"improving intensive care in Scotland"

Nutrition in ICU

3. The refeeding syndrome

This is an under-recognised complication of nutritional support in critical care that can cause considerable morbidity and mortality. Feeding severely malnourished patients initiates a shift from the fatty acid metabolism of starvation back to carbohydrate metabolism with increased phosphate and thiamine requirements, causing acute thiamine deficiency, release of insulin, and an intracellular shift of potassium, magnesium, and phosphate.

At risk patients should be identified prior to feeding.

 

Patients at risk of developing Refeeding Syndrome:

Any ICU patient with one of the following is at risk of developing refeeding syndrome:

  • BMI < 16 kg/m2
  • Unintentional weight loss greater than 15% within the last 3-6 months
  • Little or no nutritional intake for more than 10 days
  • Critically low levels of potassium (<2.5mmol/l, phosphate <0.32mmol/l or magnesium < 0.5mmol/l) prior to feeding

OR any patient with two or more of the following:

  • BMI less than 18.5 kg/m2
  • Unintentional weight loss greater than 10% within the last 3-6 months
  • Little or no nutritional intake for more than 5 days
  • A history of alcohol abuse or drugs including insulin, chemotherapy, antacids or diuretics (contribute to low electrolyte levels).

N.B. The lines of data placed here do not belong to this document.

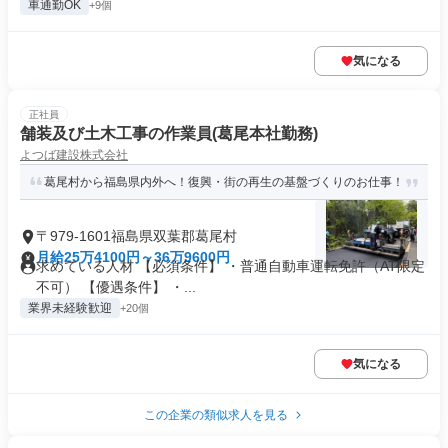
車通勤OK
+9個
気になる
正社員
舗装及び土木工事の作業員(葛尾本社勤務)
よつば建設株式会社
葛尾村から福島県内外へ！復興・街の再生の基盤づくりのお仕事！
〒979-1601福島県双葉郡葛尾村
月給25万4100円～36万9600円
求めている人材 【必須条件】 ・普通自動車運転免許（AT限定
不可） 【優遇条件】 ・...
業界未経験歓迎
+20個
気になる
この企業の類似求人を見る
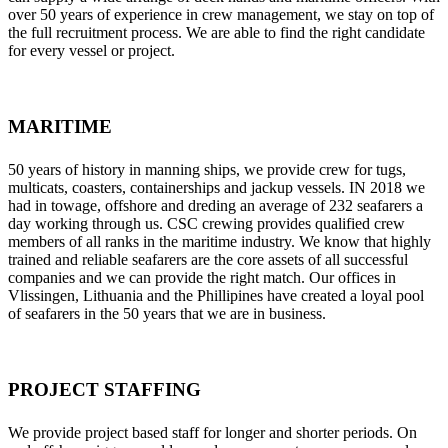
over 50 years of experience in crew management, we stay on top of
the full recruitment process. We are able to find the right candidate
for every vessel or project.
MARITIME
50 years of history in manning ships, we provide crew for tugs,
multicats, coasters, containerships and jackup vessels. IN 2018 we
had in towage, offshore and dreding an average of 232 seafarers a
day working through us. CSC crewing provides qualified crew
members of all ranks in the maritime industry. We know that highly
trained and reliable seafarers are the core assets of all successful
companies and we can provide the right match. Our offices in
Vlissingen, Lithuania and the Phillipines have created a loyal pool
of seafarers in the 50 years that we are in business.
PROJECT STAFFING
We provide project based staff for longer and shorter periods. On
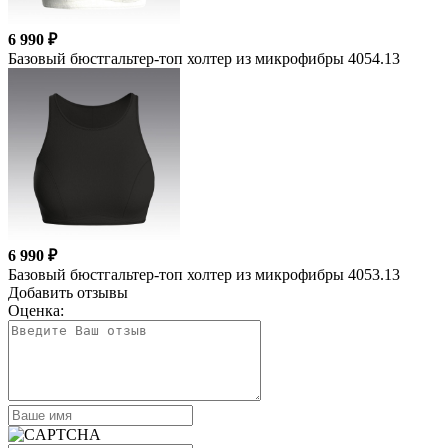
6 990 ₽
Базовый бюстгальтер-топ холтер из микрофибры 4054.13
6 990 ₽
Базовый бюстгальтер-топ холтер из микрофибры 4053.13
Добавить отзывы
Оценка:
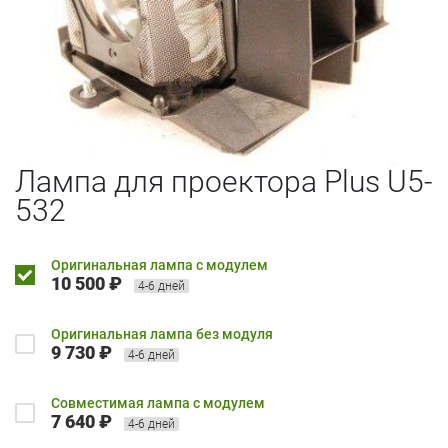
Лампа для проектора Plus U5-
532
Оригинальная лампа с модулем
10 500 ₽
4-6 дней
Оригинальная лампа без модуля
9 730 ₽
4-6 дней
Совместимая лампа с модулем
7 640 ₽
4-6 дней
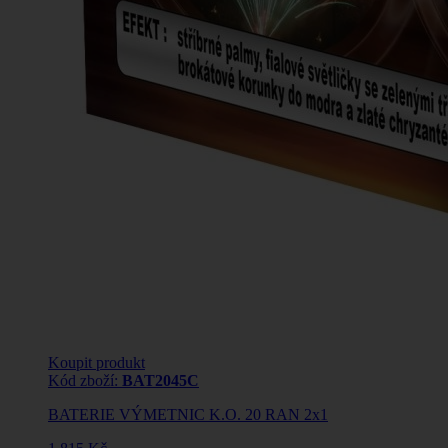
Koupit produkt
Kód zboží:
BAT2045C
BATERIE VÝMETNIC K.O. 20 RAN 2x1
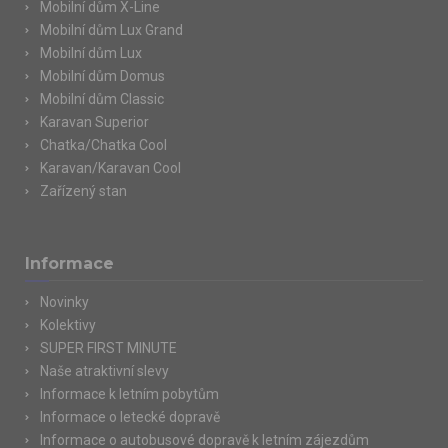
Mobilní dům X-Line
Mobilní dům Lux Grand
Mobilní dům Lux
Mobilní dům Domus
Mobilní dům Classic
Karavan Superior
Chatka/Chatka Cool
Karavan/Karavan Cool
Zařízený stan
Informace
Novinky
Kolektivy
SUPER FIRST MINUTE
Naše atraktivní slevy
Informace k letním pobytům
Informace o letecké dopravě
Informace o autobusové dopravě k letním zájezdům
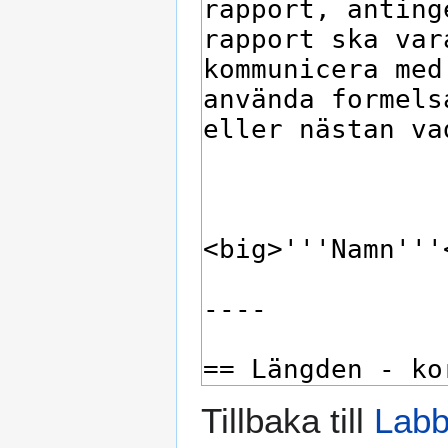
Tillbaka till
Labb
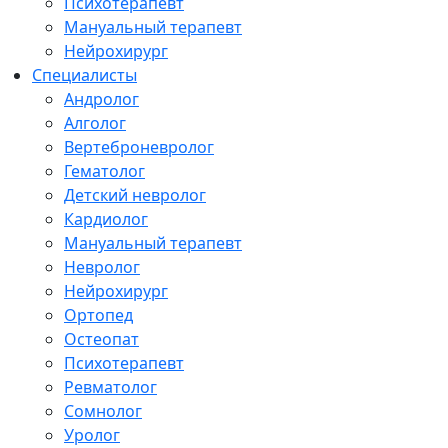
Психотерапевт
Мануальный терапевт
Нейрохирург
Специалисты
Андролог
Алголог
Вертеброневролог
Гематолог
Детский невролог
Кардиолог
Мануальный терапевт
Невролог
Нейрохирург
Ортопед
Остеопат
Психотерапевт
Ревматолог
Сомнолог
Уролог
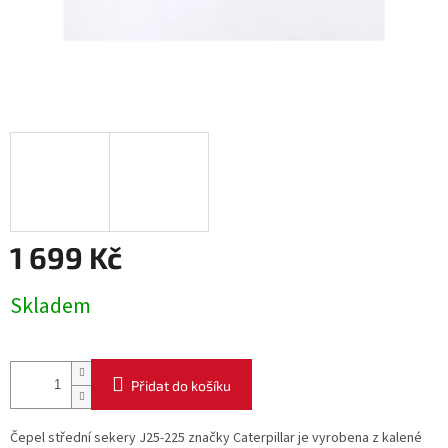
1 699 Kč
Měrná
Skladem
cena:
Přidat do košíku
Čepel střední sekery J25-225 značky Caterpillar je vyrobena z kalené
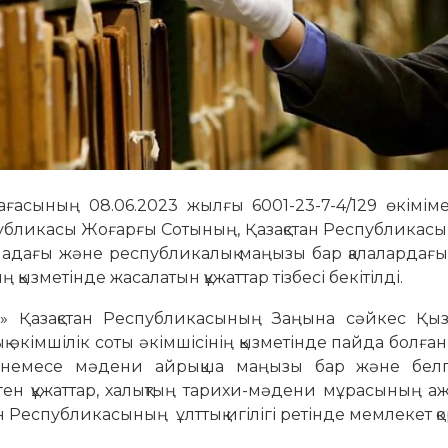
ғасының 08.06.2023 жылғы 6001-23-7-4/129 өкіміме
публикасы Жоғарғы Сотының, Қазақстан Республикас
анадағы және республикалық маңызы бар қалалардағы 
 қызметінде жасалатын құжаттар тізбесі бекітілді.
лы» Қазақстан Республикасының Заңына сәйкес Қы
імшілік соты әкімшісінің қызметінде пайда болған
си немесе мәдени айрықша маңызы бар және белг
ілген құжаттар, халықтың тарихи-мәдени мұрасының 
н Республикасының ұлттық игілігі ретінде мемлекет қ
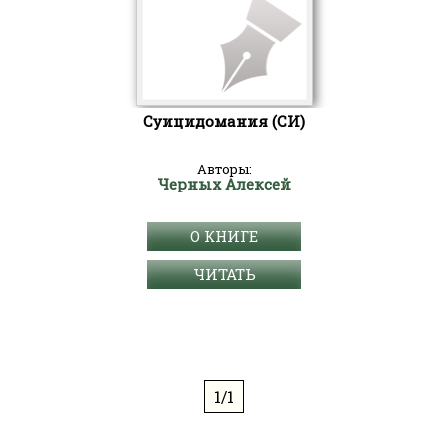
Суицидомания (СИ)
Авторы:
Черных Алексей
О КНИГЕ
ЧИТАТЬ
1/1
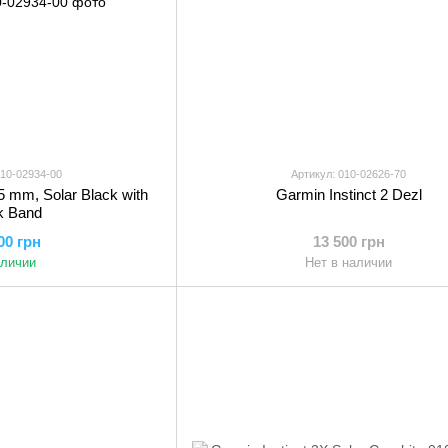
010-02934-00
Артикул: 010-02626-70
45 mm, Solar Black with
Garmin Instinct 2 Dezl
k Band
00 грн
13 500 грн
аличии
Нет в наличии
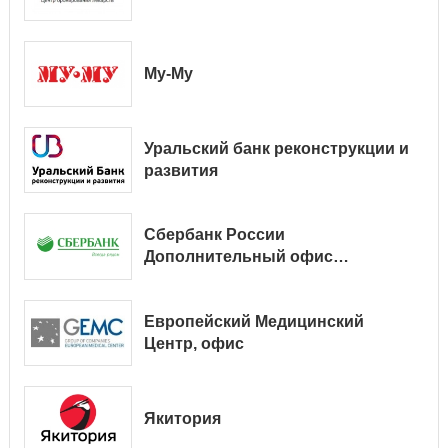
Му-Му
Уральский банк реконструкции и
развития
Сбербанк России
Дополнительный офис
№ 9038/01128
Европейский Медицинский
Центр, офис
Якитория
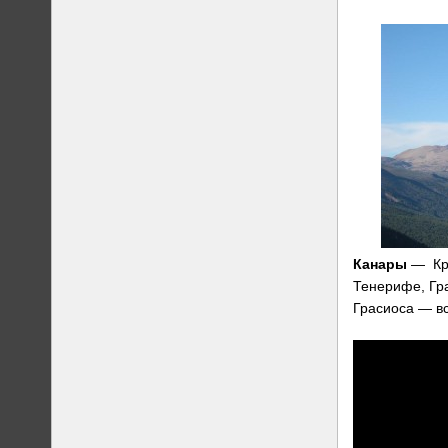
Канары
— Кра
Тенерифе, Гра
Грасиоса — вс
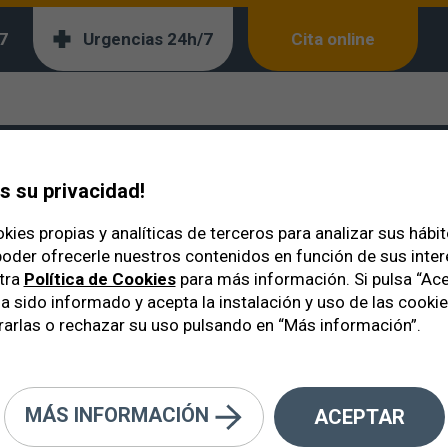
7
Urgencias 24h/7
Cita online
Baerveldt
je favorito: Ahmed o B
 su privacidad!
kies propias y analíticas de terceros para analizar sus hábi
oder ofrecerle nuestros contenidos en función de sus inte
tra
Política de Cookies
para más información. Si pulsa “Ace
a sido informado y acepta la instalación y uso de las cooki
arlas o rechazar su uso pulsando en “Más información”.
MÁS INFORMACIÓN
ACEPTAR
drenaje favorito: Ahmed o Baervel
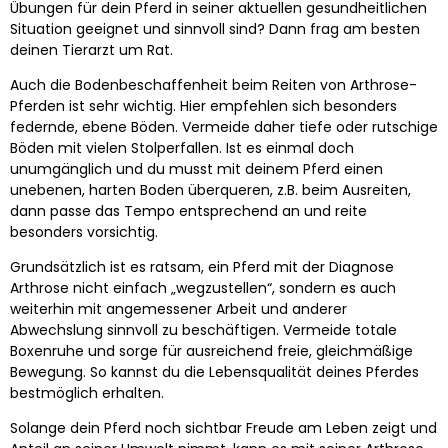
Übungen für dein Pferd in seiner aktuellen gesundheitlichen
Situation geeignet und sinnvoll sind? Dann frag am besten
deinen Tierarzt um Rat.
Auch die Bodenbeschaffenheit beim Reiten von Arthrose-
Pferden ist sehr wichtig. Hier empfehlen sich besonders
federnde, ebene Böden. Vermeide daher tiefe oder rutschige
Böden mit vielen Stolperfallen. Ist es einmal doch
unumgänglich und du musst mit deinem Pferd einen
unebenen, harten Boden überqueren, z.B. beim Ausreiten,
dann passe das Tempo entsprechend an und reite
besonders vorsichtig.
Grundsätzlich ist es ratsam, ein Pferd mit der Diagnose
Arthrose nicht einfach „wegzustellen“, sondern es auch
weiterhin mit angemessener Arbeit und anderer
Abwechslung sinnvoll zu beschäftigen. Vermeide totale
Boxenruhe und sorge für ausreichend freie, gleichmäßige
Bewegung. So kannst du die Lebensqualität deines Pferdes
bestmöglich erhalten.
Solange dein Pferd noch sichtbar Freude am Leben zeigt und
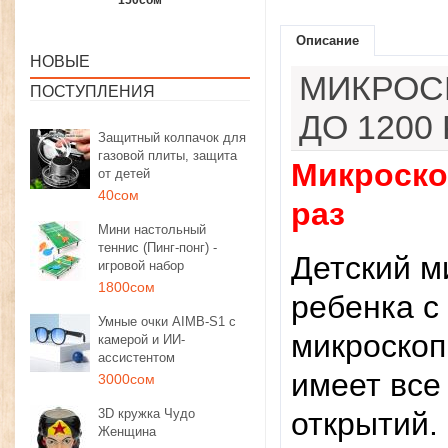
1350сом
1190сом
1000сом
Описание
НОВЫЕ
МИКРОС
ПОСТУПЛЕНИЯ
ДО 1200
Защитный колпачок для
газовой плиты, защита
Микроско
от детей
40сом
раз
Мини настольный
теннис (Пинг-понг) -
Детский м
игровой набор
1800сом
ребенка с
Умные очки AIMB-S1 с
микроскоп
камерой и ИИ-
ассистентом
имеет все
3000сом
3D кружка Чудо
открытий.
Женщина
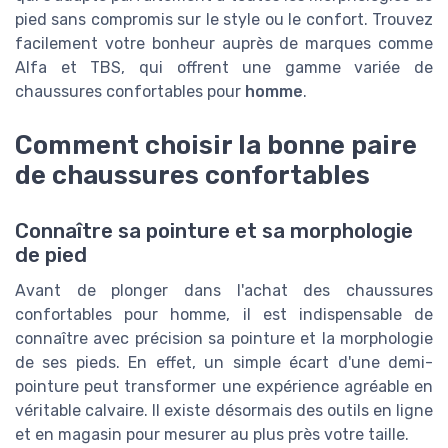
pied sans compromis sur le style ou le confort. Trouvez
facilement votre bonheur auprès de marques comme
Alfa et TBS, qui offrent une gamme variée de
chaussures confortables pour
homme
.
Comment choisir la bonne paire
de chaussures confortables
Connaître sa pointure et sa morphologie
de pied
Avant de plonger dans l'achat des chaussures
confortables pour homme, il est indispensable de
connaître avec précision sa pointure et la morphologie
de ses pieds. En effet, un simple écart d'une demi-
pointure peut transformer une expérience agréable en
véritable calvaire. Il existe désormais des outils en ligne
et en magasin pour mesurer au plus près votre taille.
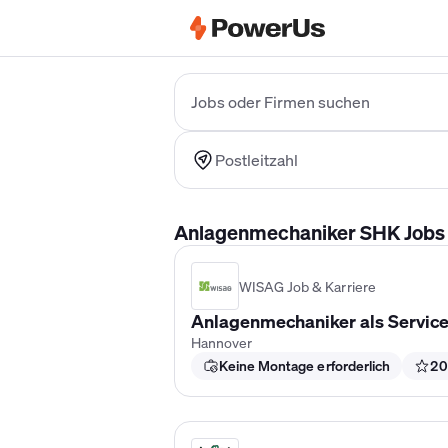
Elektriker Gehalt
Anlagenmechaniker 
Jobs oder Firmen suchen
Postleitzahl
Anlagenmechaniker SHK Jobs i
WISAG Job & Karriere
Anlagenmechaniker als Servic
Hannover
Keine Montage erforderlich
20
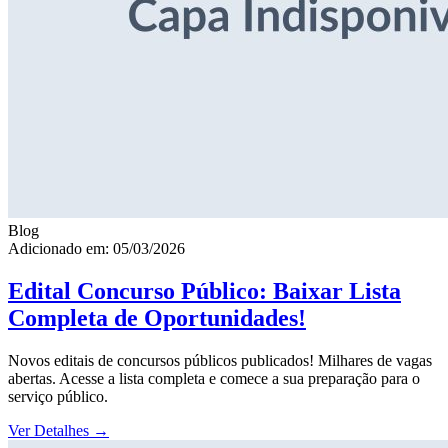
Blog
Adicionado em: 05/03/2026
Edital Concurso Público: Baixar Lista
Completa de Oportunidades!
Novos editais de concursos públicos publicados! Milhares de vagas
abertas. Acesse a lista completa e comece a sua preparação para o
serviço público.
Ver Detalhes
→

Refeeding syndrome may not present as a clear diagnosis; it may contribute to the patient’s critical illness and go unrecognised.

The recently published NICE Guidelines for Nutritional Support recognise the problem and suggest ways to recognise patients at risk and introduce nutritional support with extra care.

Features of Refeeding Syndrome

Caused by

Cardiac failure, hypotension, diarrhoea, arrhythmias, seizures, immune dysfunction, respiratory muscle weakness, rhabdomyolsysis

Hypophosphataemia,
hypomagnaesaemia
and hypokalaemia,

Extracellular fluid expansion:
peripheral and pulmonary oedema

Sodium retention due to
insulin release,
fluid shifts.

Lactic acidosis, coma, neurological damage
(Wernicke’s encephalopathy and/or Korsakoff’s psychosis), cardiac failure

Thiamine deficiency

 

NICE recommendations for nutrition in patients at high risk of developing refeeding syndrome

Start nutrition support at a maximum of 10 kcal/kg/day, increasing levels slowly to meet or exceed full needs by 4-7 days

Use only 5 kcal/kg/day in extreme cases and monitoring cardiac rhythm continually in these people and any others who already have or develop any cardiac arrhythmias

Restore circulatory volume and monitoring fluid balance and overall clinical status closely

Provide 30 minutes before and during the first 10 days of feeding: Full dose daily intravenous vitamin B preparation (Pabrinex) or Oral thiamine 200-300mg daily and a balanced multivitamin/trace element supplement once daily.

Provide potassium supplements (2-4 mmol/kg/day), phosphate (0.3-0.6 mmol/kg/day) and magnesium (0.2mmol/kg/day iv, 0.4 mmol/kg/day oral) unless pre-feeding levels are high.